Nucleic Acid and Genome Models
Genome models move life sciences AI from protein sequence toward regulatory sequence, RNA, genome organization, and cellular context. The unit of modeling is no longer only a protein product.
- Distinguish coding-sequence models from regulatory-sequence models.
- Explain the importance of context length and assay tracks.
- Read genome-model claims through organism and cell-type coverage.
DNA and RNA models are strongest when the output is tied to measured functional genomic assays. Variant interpretation remains difficult when disease mechanism, cell context, and long-range regulation are uncertain.
Introduction
Evo was presented as a biological foundation model operating from molecular to genome scale (Nguyen et al., 2024). AlphaGenome focuses on regulatory variant-effect prediction from long DNA sequence context (Avsec et al., 2026). These systems differ from protein language models because regulatory function depends on cell type, chromatin context, and measurement modality.
Demonstrated
Demonstrated capability includes sequence-to-function prediction for specific genomic tracks and zero-shot or few-shot transfer for selected molecular tasks. Evo demonstrated modeling across DNA, RNA, and proteins in the Science report indexed by PubMed (Nguyen et al., 2024). AlphaGenome demonstrated regulatory variant-effect prediction using megabase-scale DNA sequence inputs in Nature (Avsec et al., 2026).
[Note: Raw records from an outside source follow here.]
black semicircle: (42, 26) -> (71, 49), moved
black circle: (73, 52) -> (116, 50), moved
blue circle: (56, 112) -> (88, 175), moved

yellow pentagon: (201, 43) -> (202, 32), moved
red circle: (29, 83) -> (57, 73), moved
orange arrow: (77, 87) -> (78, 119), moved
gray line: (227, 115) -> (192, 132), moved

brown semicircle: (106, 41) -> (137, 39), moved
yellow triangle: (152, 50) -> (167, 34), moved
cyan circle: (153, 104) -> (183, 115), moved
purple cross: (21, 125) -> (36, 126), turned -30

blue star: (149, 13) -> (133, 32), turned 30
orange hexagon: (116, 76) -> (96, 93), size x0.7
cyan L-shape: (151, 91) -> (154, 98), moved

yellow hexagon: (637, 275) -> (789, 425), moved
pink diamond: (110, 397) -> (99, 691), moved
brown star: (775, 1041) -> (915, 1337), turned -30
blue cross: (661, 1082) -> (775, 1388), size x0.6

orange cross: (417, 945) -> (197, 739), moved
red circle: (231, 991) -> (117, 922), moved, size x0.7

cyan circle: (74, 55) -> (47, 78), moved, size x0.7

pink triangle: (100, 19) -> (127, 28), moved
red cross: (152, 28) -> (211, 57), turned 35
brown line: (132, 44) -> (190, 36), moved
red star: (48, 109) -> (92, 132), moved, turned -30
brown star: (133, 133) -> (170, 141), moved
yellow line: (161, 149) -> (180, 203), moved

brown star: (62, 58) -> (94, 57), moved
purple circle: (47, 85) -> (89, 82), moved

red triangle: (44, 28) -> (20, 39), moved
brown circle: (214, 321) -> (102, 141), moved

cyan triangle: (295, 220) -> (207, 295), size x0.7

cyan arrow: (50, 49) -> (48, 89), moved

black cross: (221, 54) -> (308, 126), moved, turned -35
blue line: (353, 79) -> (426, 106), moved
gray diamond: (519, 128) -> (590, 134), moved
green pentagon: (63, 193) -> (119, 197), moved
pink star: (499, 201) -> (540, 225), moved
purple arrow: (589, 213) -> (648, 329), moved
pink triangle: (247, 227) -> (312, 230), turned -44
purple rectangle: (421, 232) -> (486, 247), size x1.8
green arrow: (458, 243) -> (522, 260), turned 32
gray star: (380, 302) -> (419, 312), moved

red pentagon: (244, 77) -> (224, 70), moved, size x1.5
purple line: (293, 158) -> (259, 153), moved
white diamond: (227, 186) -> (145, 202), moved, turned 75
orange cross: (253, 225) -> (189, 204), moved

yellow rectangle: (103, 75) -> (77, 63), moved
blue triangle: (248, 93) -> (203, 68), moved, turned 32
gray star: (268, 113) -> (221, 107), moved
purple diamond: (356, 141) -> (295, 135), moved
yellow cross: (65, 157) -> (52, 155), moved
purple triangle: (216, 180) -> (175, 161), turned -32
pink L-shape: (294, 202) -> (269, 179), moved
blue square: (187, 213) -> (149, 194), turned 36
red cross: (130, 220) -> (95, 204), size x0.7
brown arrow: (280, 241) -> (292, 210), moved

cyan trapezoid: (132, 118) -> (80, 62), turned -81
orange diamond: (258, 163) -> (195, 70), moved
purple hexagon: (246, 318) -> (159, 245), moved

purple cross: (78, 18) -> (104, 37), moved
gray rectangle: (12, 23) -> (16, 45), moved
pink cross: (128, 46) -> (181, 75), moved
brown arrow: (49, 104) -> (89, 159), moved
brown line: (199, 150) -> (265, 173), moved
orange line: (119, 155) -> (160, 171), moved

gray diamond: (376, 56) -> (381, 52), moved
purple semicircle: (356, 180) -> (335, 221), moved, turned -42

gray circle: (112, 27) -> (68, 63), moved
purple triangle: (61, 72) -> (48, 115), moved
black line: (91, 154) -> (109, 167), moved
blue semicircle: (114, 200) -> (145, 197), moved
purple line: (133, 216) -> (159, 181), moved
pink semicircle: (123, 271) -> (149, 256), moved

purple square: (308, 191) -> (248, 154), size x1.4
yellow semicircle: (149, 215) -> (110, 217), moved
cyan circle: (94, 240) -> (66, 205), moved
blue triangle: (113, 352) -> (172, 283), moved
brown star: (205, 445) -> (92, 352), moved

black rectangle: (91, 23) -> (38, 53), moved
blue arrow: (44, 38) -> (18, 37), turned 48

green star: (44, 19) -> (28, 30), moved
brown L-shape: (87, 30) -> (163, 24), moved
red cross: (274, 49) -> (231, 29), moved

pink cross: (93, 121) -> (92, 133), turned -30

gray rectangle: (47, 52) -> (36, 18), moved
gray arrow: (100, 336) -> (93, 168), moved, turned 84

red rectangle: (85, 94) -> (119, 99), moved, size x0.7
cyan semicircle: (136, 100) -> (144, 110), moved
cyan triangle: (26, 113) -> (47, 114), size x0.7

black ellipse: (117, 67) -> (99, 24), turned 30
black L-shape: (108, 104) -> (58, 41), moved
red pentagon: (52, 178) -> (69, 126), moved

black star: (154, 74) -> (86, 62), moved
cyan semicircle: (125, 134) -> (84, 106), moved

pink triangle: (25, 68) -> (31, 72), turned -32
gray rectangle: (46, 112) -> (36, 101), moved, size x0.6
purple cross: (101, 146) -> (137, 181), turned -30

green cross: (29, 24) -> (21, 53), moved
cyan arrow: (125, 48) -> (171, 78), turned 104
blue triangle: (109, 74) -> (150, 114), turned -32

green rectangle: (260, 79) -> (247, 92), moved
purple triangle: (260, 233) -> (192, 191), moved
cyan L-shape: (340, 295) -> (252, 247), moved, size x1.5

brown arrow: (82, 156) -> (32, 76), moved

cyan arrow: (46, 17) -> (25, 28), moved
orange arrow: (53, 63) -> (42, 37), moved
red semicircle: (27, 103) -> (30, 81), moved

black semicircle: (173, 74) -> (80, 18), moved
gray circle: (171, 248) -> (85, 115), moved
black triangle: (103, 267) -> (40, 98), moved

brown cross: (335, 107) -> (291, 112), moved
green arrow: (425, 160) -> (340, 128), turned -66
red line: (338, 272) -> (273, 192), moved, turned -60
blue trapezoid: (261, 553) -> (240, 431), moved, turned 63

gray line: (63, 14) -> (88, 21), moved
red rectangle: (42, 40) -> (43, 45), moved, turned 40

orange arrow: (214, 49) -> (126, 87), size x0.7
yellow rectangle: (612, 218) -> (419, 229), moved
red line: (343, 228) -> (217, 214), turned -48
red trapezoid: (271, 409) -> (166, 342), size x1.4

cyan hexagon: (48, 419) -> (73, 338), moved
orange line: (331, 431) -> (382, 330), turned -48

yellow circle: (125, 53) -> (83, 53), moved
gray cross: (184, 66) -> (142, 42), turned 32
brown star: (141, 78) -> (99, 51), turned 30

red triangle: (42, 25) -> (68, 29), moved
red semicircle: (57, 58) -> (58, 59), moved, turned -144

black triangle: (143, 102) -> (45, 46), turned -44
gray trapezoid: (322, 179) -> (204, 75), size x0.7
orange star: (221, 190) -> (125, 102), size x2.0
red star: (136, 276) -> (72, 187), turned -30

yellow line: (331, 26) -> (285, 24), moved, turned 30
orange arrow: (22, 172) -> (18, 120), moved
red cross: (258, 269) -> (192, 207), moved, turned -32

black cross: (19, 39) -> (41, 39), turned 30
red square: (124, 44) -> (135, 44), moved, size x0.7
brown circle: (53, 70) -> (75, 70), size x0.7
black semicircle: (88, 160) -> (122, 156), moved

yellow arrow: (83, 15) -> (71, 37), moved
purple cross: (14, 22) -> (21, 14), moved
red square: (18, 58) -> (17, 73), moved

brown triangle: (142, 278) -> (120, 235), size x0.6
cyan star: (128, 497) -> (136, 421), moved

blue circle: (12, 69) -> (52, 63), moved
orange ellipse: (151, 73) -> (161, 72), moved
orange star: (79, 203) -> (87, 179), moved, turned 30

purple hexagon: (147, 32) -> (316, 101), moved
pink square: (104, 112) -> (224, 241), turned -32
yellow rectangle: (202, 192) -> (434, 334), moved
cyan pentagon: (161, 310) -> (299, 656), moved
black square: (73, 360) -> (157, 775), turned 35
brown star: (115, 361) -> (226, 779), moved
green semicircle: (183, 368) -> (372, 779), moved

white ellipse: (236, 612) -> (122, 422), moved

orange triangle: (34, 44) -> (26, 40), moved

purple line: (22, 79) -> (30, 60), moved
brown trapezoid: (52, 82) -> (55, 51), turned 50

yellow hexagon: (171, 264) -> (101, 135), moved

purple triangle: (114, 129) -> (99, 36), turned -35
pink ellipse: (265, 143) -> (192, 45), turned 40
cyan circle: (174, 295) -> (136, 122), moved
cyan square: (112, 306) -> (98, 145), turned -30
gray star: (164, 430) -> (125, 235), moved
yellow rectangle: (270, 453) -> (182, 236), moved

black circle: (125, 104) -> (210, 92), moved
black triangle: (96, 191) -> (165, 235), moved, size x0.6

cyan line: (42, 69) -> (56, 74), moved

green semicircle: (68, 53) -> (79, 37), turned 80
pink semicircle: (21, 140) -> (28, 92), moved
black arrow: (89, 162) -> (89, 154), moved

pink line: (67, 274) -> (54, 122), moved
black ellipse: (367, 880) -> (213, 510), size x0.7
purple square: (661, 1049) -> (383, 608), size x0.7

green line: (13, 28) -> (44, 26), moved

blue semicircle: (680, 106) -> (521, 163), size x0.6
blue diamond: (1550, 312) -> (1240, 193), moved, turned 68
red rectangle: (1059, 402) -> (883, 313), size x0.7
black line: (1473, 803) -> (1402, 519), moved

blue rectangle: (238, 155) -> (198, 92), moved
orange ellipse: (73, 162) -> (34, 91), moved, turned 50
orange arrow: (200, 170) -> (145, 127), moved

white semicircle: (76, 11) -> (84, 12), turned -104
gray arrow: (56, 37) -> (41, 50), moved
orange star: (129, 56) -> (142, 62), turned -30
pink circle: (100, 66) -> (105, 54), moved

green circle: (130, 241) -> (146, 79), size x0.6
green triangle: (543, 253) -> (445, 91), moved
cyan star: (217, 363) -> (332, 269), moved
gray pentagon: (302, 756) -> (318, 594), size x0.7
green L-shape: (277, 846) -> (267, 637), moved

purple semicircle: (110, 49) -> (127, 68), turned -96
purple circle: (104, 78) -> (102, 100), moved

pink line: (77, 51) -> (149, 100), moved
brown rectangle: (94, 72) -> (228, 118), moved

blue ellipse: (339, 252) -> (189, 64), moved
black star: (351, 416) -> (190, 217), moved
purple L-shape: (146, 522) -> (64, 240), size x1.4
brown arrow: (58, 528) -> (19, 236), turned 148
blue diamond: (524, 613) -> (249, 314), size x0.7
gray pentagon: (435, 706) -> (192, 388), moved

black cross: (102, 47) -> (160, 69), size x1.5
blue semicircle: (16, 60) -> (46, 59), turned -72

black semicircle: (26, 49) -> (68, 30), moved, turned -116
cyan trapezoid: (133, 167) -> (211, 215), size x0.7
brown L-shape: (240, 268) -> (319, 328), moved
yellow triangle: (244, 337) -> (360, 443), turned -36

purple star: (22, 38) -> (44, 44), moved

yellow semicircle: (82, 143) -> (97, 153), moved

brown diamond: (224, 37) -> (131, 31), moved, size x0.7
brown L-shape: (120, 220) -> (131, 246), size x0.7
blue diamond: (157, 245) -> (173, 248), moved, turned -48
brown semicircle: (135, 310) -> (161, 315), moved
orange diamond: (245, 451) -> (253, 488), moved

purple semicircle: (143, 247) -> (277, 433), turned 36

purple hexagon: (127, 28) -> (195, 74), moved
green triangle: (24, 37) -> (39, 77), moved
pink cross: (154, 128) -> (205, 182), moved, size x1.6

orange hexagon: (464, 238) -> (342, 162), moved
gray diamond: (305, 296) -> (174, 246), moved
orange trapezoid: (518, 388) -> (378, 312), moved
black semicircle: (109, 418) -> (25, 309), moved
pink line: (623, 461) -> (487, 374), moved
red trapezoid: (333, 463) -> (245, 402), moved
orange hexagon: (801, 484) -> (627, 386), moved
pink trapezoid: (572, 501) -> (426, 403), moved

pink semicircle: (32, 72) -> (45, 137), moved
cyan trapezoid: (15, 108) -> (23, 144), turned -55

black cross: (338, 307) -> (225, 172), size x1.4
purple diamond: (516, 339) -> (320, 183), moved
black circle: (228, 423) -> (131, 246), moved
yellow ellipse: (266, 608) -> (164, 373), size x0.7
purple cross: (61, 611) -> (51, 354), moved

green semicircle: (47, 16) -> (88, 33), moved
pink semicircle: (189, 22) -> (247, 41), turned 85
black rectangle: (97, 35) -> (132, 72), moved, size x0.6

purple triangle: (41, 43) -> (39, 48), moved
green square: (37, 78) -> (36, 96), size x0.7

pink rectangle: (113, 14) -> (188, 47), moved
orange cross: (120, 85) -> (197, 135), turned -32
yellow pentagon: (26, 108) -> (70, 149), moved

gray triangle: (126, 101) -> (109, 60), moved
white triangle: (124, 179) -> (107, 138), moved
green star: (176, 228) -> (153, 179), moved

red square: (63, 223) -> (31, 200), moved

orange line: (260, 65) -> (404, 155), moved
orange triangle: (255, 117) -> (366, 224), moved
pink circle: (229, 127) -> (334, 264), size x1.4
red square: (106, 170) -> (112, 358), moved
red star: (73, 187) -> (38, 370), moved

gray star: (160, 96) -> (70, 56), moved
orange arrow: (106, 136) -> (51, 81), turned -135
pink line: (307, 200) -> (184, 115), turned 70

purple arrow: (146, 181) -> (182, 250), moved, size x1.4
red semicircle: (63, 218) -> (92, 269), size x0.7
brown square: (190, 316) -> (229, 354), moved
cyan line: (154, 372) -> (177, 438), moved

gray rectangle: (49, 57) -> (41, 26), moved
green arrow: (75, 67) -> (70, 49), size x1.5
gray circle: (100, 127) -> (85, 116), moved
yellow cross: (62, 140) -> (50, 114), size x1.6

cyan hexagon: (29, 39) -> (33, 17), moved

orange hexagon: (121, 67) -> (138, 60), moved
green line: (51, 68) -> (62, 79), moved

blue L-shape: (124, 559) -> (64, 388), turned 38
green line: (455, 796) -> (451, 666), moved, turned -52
| Evidence Anchor | What It Supports | Practical Constraint |
|---|---|---|
| Evo | Genome-scale sequence modeling across biological modalities | Training domain and organism coverage define use |
| AlphaGenome | Regulatory variant-effect prediction from long sequence | Human and mouse training context does not equal all biology |
| Bridge2AI | AI-ready genomic data as an infrastructure need | Ethics and metadata remain part of model validity |
Theoretical
Theoretical capability includes genome editing design that forecasts regulatory, transcriptomic, proteomic, and phenotypic outcomes before experiments. The causal path from sequence to phenotype remains too context-rich for routine certainty.
Beyond Current Capabilities
Beyond current capabilities includes whole-organism phenotype prediction from raw genome sequence alone. Development, environment, epigenetics, microbiome, and measurement context prevent that claim.
Practice Notes
- Track organism, genome build, cell type, assay, and context window.
- Separate coding variant interpretation from noncoding regulatory interpretation.
- Use perturbational validation for proposed regulatory edits.
- Keep RNA structure, RNA expression, and RNA therapeutic design as related but distinct tasks.